Nota: Dar-se-á venha Santo Agostinho demolir o que
edificou? Certamente que não. Como tantos outros, ele vê com os olhos do
espirito o que não via como homem. Liberta, sua alma entrevê claridades novas,
compreende o que antes não compreendia. Novas ideias lhe revelaram o sentido
verdadeiro de algumas sentenças. Na Terra, apreciava as coisas de acordo com os
conhecimentos que possuía, desde que,
porém, uma nova luz lhe brilhou, pôde apreciá-las mais judiciosamente. Assim é
que teve de abandonar a crença que alimentara nos Espíritos íncubos e súcubos e
o anátema que lançara contra a teoria dos antípodas. Agora que o Cristianismo
se lhe mostra em toda a pureza, pode ele, sobre alguns pontos pensar de modo
diverso do que pensava quando vivo, sem deixar de ser um apostolo cristão. Pode,
sem renegar sua fé, constituir-se disseminador do Espiritismo, porque vê
cumprir-se o que fora predito. Proclamando-o na atualidade, outra coisa não faz
senão conduzir-nos a uma interpretação mais acertada e logica dos textos. O mesmo
ocorre com outros Espíritos que se encontram em posição análoga.
___________________
(4)N.E. de 1947: Allan Kardec cita a parte mais importante do primeiro mandamento, e deixa de transcrever as seguintes frases: "porque eu, o Senhor vosso Deus, sou Deus zeloso, que puno o iniquidade dos pais nos filhos, na terceira e na quarta gerações daqueles que m e aborrecem, e uso de misericórdia até mil gerações daqueles que me amam e guardam os meus mandamentos." (Êxodo, 20:5 e 6). Nas traduções feitas pelas igrejas católica e protestante, essa parte do mandamento foi truncada para harmonizá-la com a doutrina da encarnação única da alma. Onde está "na terceira e na quarta gerações", conforme a tradução Brasileira da Bíblia, a Vulgata Latina (in tertiam et quartam gererationem), a tradução de Zamenhof (en la tria kaj kvara generacioj), mudaram o texto para "até a terceira e quarta gerações". Esses textos truncados que aparecem na tradução da Igreja Anglicana, na Católica de Figueiredo, na Protestante de Almeida e outras, tornam monstruosa a Justiça Divina, pois que filhos, netos, bisnetos, tetranetos inocentes teriam de ser castigados pelo pecado dos pais, avós, bisavós, tetravós. Foi uma infeliz tentativa de acomodação da Lei à vida única.
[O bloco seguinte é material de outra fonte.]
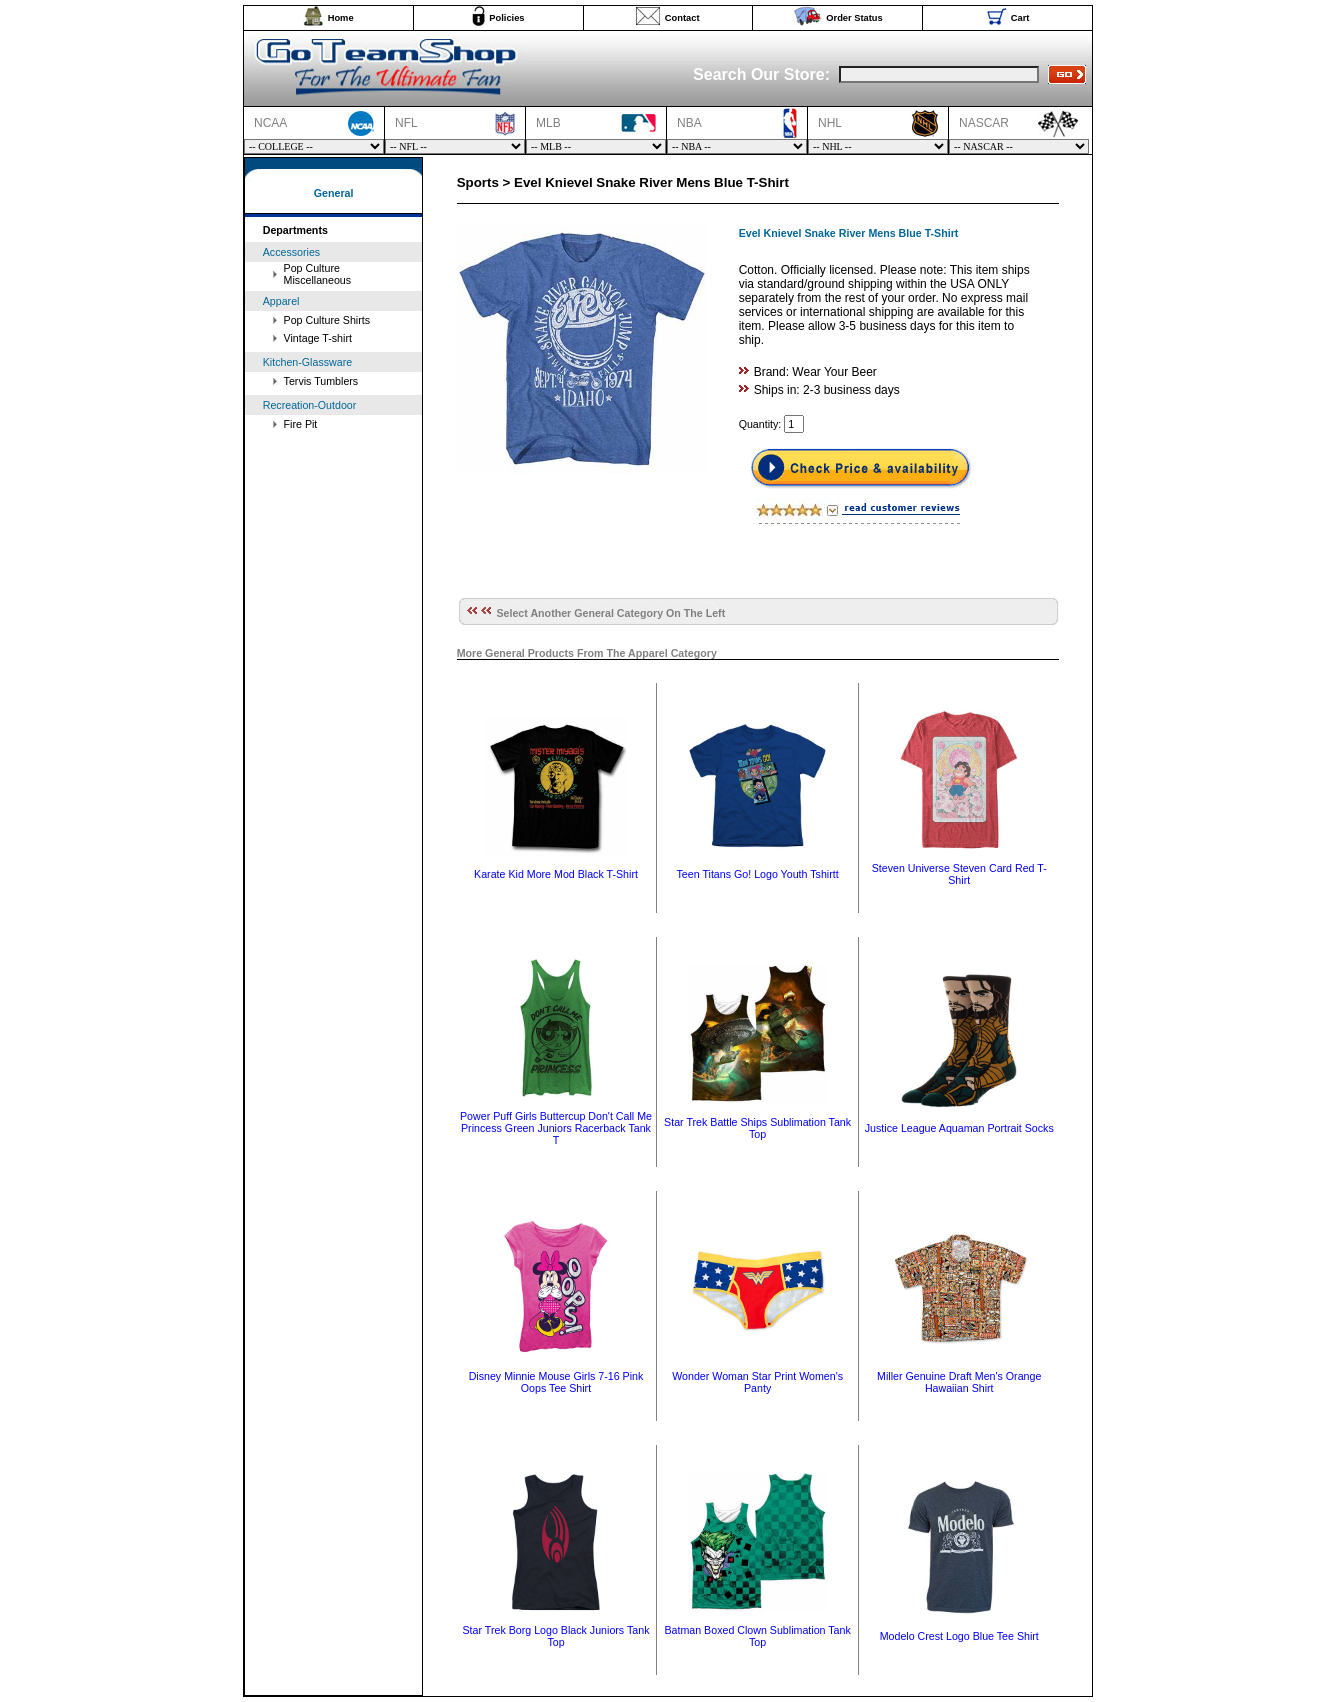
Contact (682, 18)
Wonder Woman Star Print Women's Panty (757, 1382)
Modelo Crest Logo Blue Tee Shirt (959, 1636)
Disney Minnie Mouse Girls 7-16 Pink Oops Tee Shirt (556, 1382)
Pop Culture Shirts (327, 320)
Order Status (854, 18)
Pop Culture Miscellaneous (318, 274)
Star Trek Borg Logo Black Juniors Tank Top (555, 1636)
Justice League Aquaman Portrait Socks (959, 1128)
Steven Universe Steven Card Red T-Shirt (959, 874)
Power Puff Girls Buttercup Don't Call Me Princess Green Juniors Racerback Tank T (556, 1128)
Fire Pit (301, 424)
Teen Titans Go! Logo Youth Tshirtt (758, 874)
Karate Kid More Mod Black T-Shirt (556, 874)
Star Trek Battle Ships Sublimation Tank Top (757, 1128)
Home (341, 18)
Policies (506, 18)
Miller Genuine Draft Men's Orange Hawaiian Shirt (959, 1382)
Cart (1020, 18)
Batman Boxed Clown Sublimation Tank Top (757, 1636)
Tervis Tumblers (321, 381)
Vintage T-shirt (318, 338)
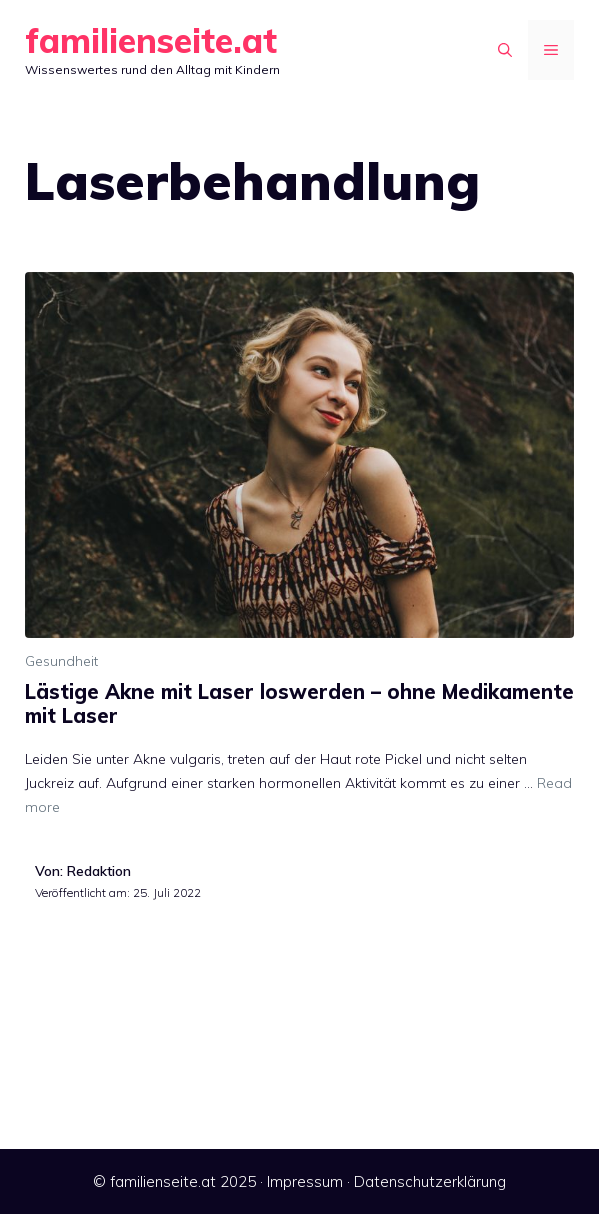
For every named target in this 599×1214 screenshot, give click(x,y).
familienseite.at (151, 40)
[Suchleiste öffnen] (505, 50)
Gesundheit (61, 661)
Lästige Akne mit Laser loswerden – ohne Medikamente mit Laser (299, 703)
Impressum (305, 1181)
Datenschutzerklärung (430, 1181)
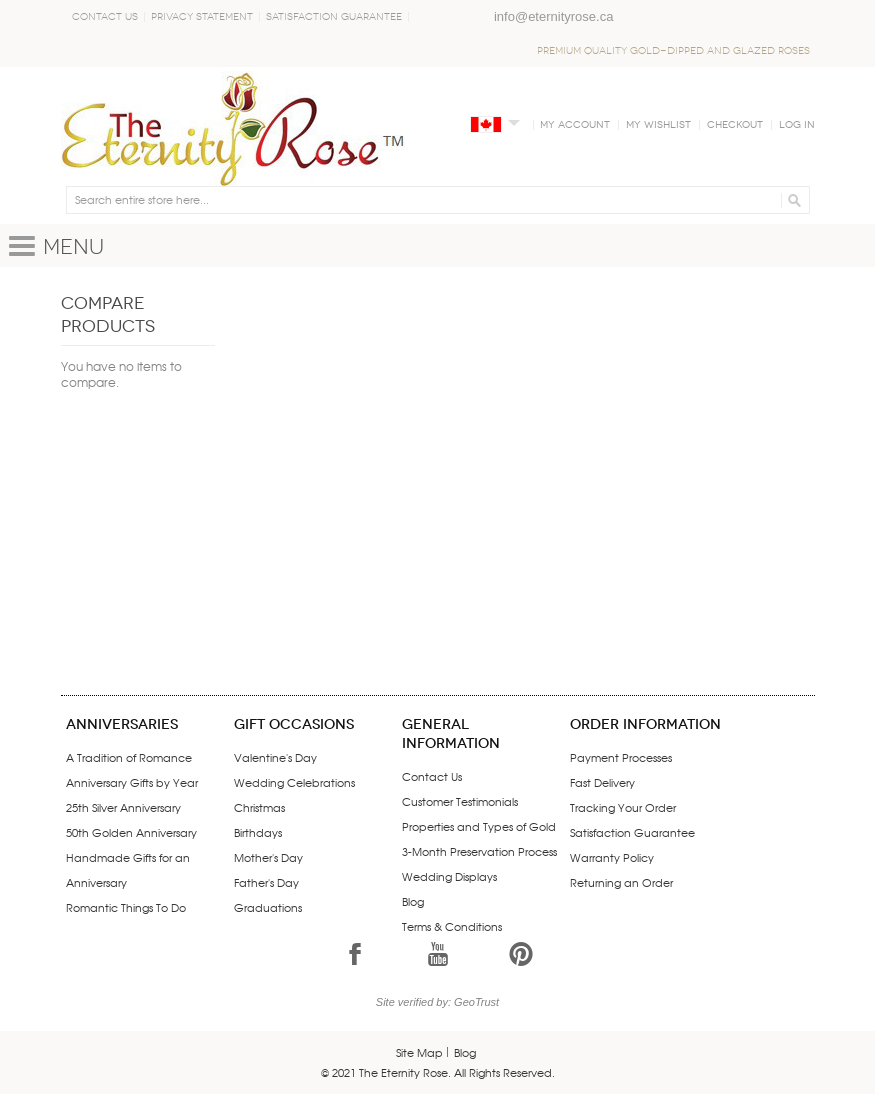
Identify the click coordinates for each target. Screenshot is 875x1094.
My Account (575, 125)
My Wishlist (658, 125)
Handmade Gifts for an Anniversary (128, 869)
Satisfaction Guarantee (334, 17)
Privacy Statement (202, 17)
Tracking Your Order (623, 807)
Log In (797, 125)
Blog (413, 901)
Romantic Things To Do (126, 907)
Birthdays (258, 832)
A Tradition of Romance (129, 757)
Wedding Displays (449, 876)
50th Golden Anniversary (131, 832)
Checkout (735, 125)
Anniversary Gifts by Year (132, 782)
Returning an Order (621, 882)
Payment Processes (621, 757)
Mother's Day (268, 857)
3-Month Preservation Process (479, 851)
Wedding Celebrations (294, 782)
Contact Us (105, 17)
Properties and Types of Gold (479, 826)
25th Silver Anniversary (123, 807)
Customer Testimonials (460, 801)
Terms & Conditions (452, 926)
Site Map (419, 1052)
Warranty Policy (612, 857)
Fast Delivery (602, 782)
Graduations (268, 907)
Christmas (259, 807)
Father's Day (266, 882)
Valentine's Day (275, 757)
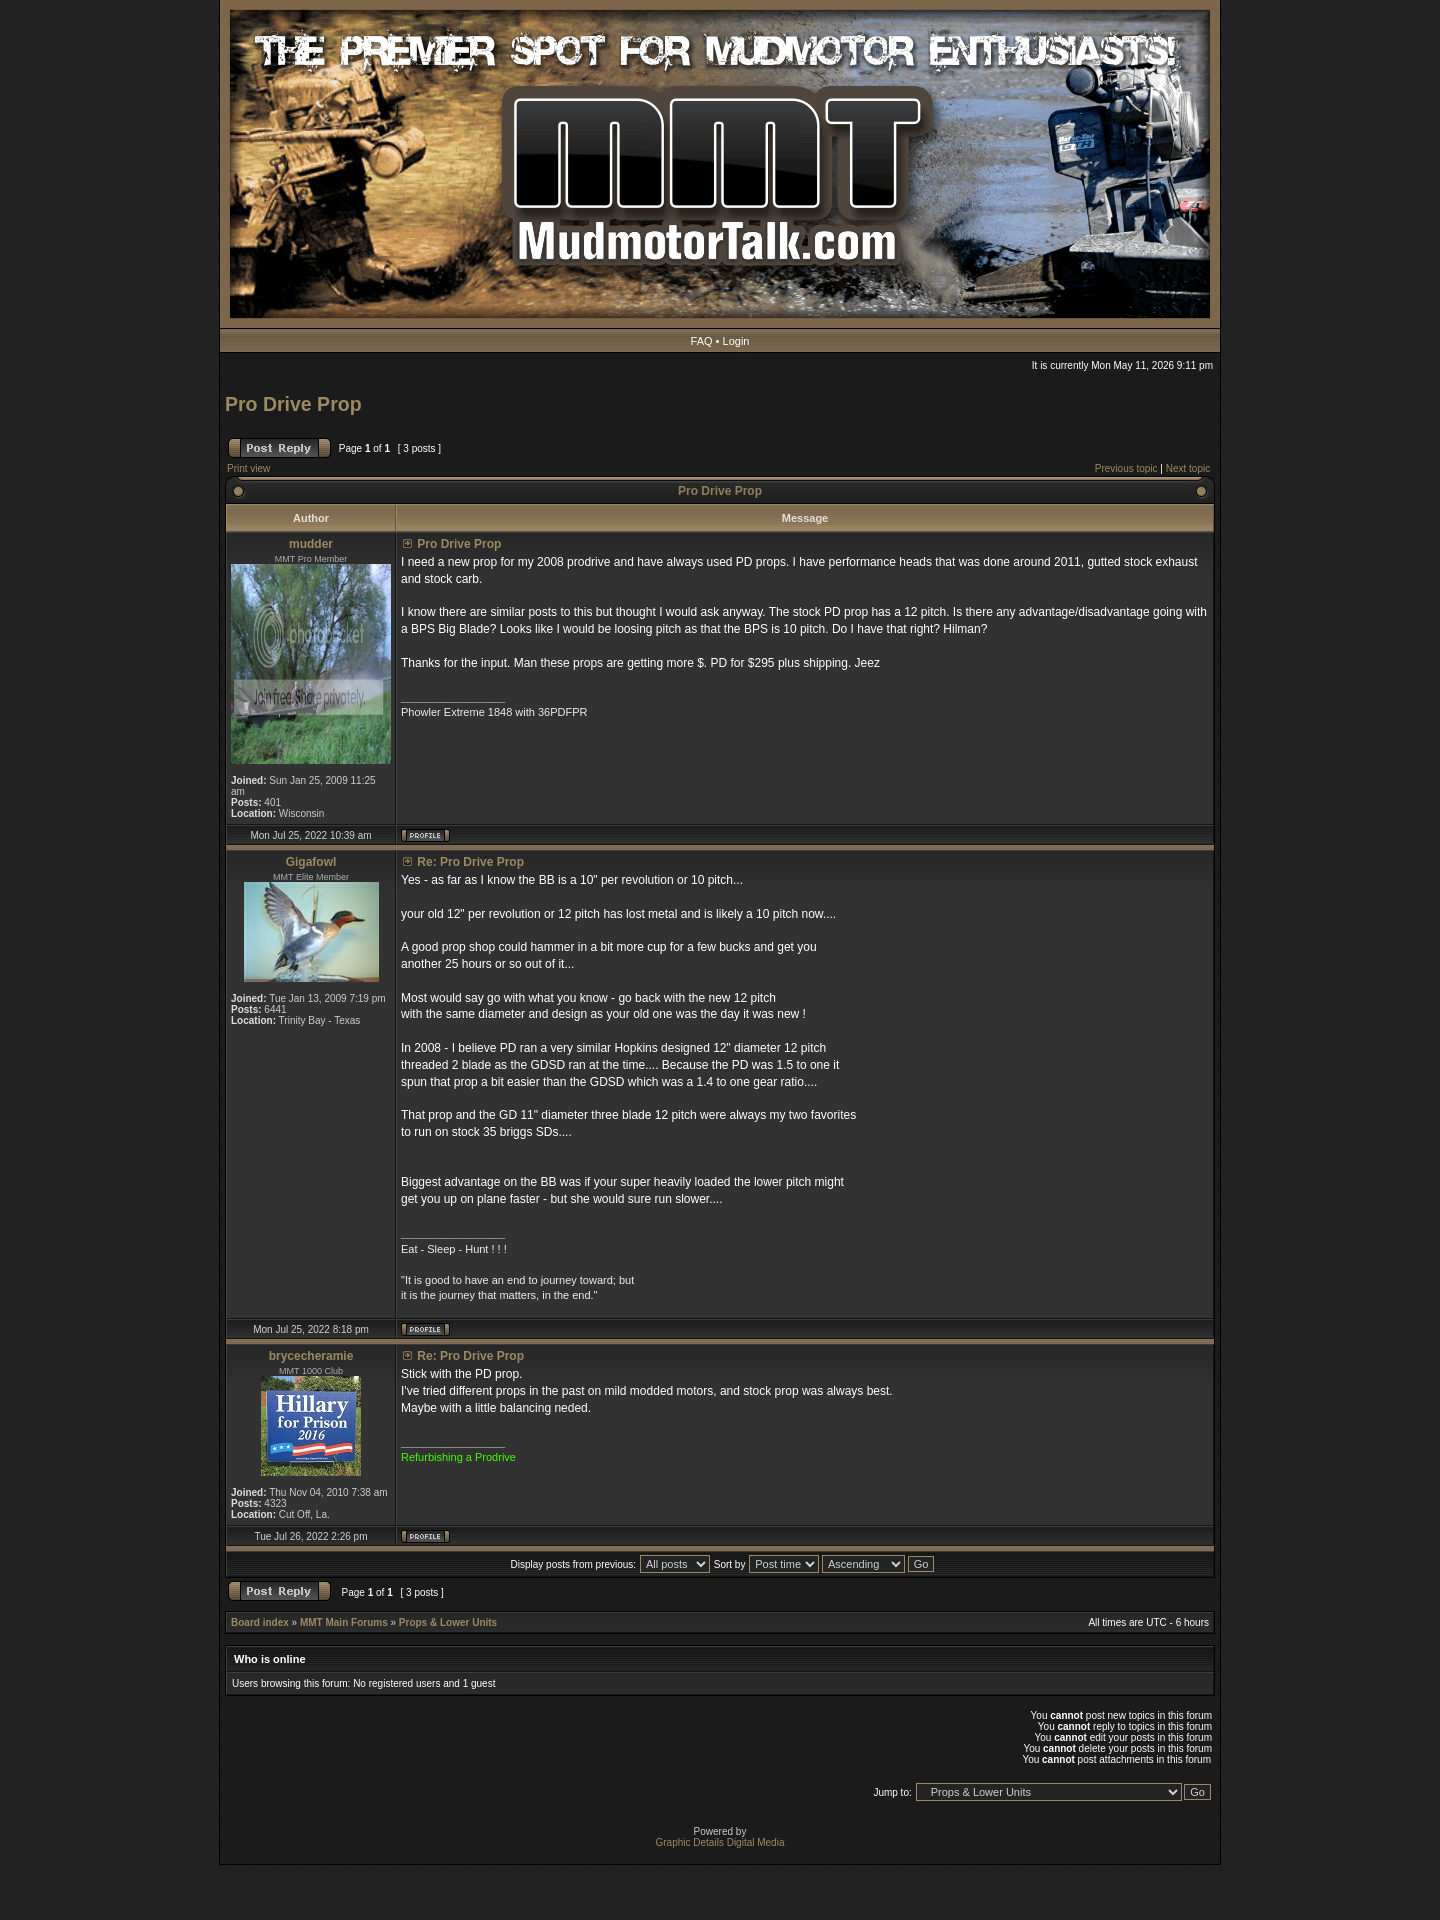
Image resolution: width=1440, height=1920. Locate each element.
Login (736, 341)
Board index (260, 1622)
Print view (248, 468)
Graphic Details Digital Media (720, 1842)
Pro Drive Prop (293, 404)
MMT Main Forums (344, 1622)
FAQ (702, 341)
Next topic (1188, 468)
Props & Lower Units (448, 1622)
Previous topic (1126, 468)
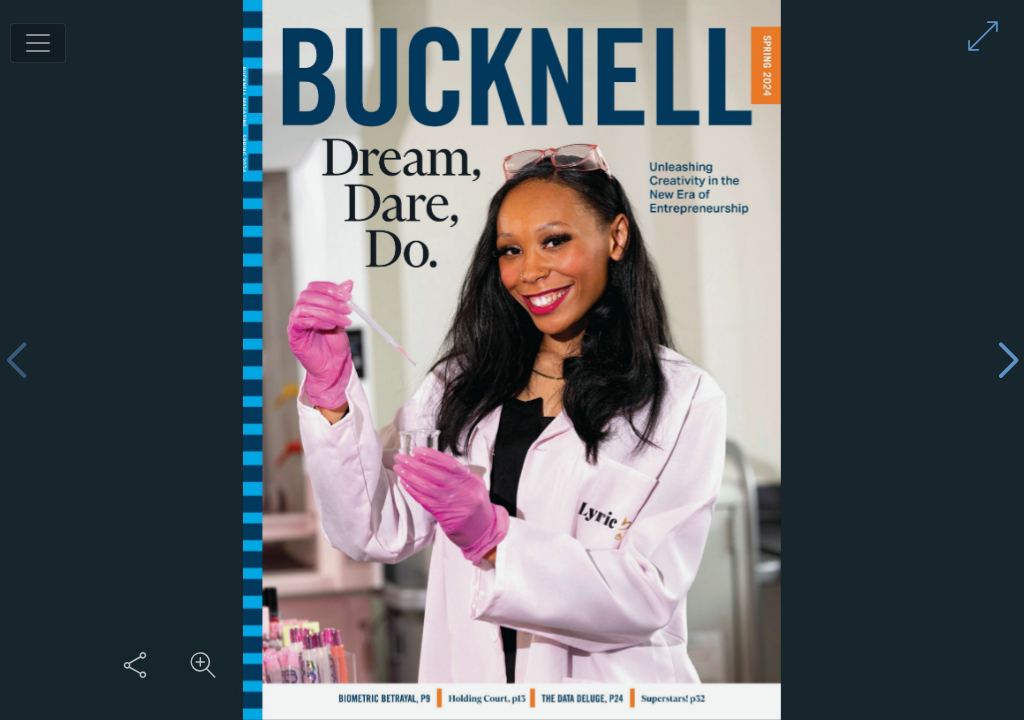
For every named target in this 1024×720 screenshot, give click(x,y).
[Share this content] (135, 665)
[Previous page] (16, 360)
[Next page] (1008, 360)
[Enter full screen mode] (983, 36)
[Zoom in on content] (203, 665)
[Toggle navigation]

O texto certo que, por mercê de Deus, já reproduzido pelas edições recentíssimas a que nos referimos - traduções Brasileira e de Zamenhof -, que conferem com São Jerônimo, mostra que a Lei ensina veladamente a reencarnação e as expiações e provas. Na primeira e na segunda gerações, como contemporâneos de seus filhos e netos, o Espírito culpado ainda não reencarnou, mas um pouco mais tarde - na terceira e quarta gerações - já ele voltou e recebe as consequências de suas faltas. Assim, o culpado mesmo, e não outrem, paga sua dívida.
Logo, tem-se de excluir a 1ª e 2ª gerações e expressar "na" 3ª e 4ª, como realmente é o original.
Achamos conveniente acrescentar aqui esta nota, para facilitar a compreensão do estudioso que confronte a sua tradução da Bíblia com a citação do Mestre.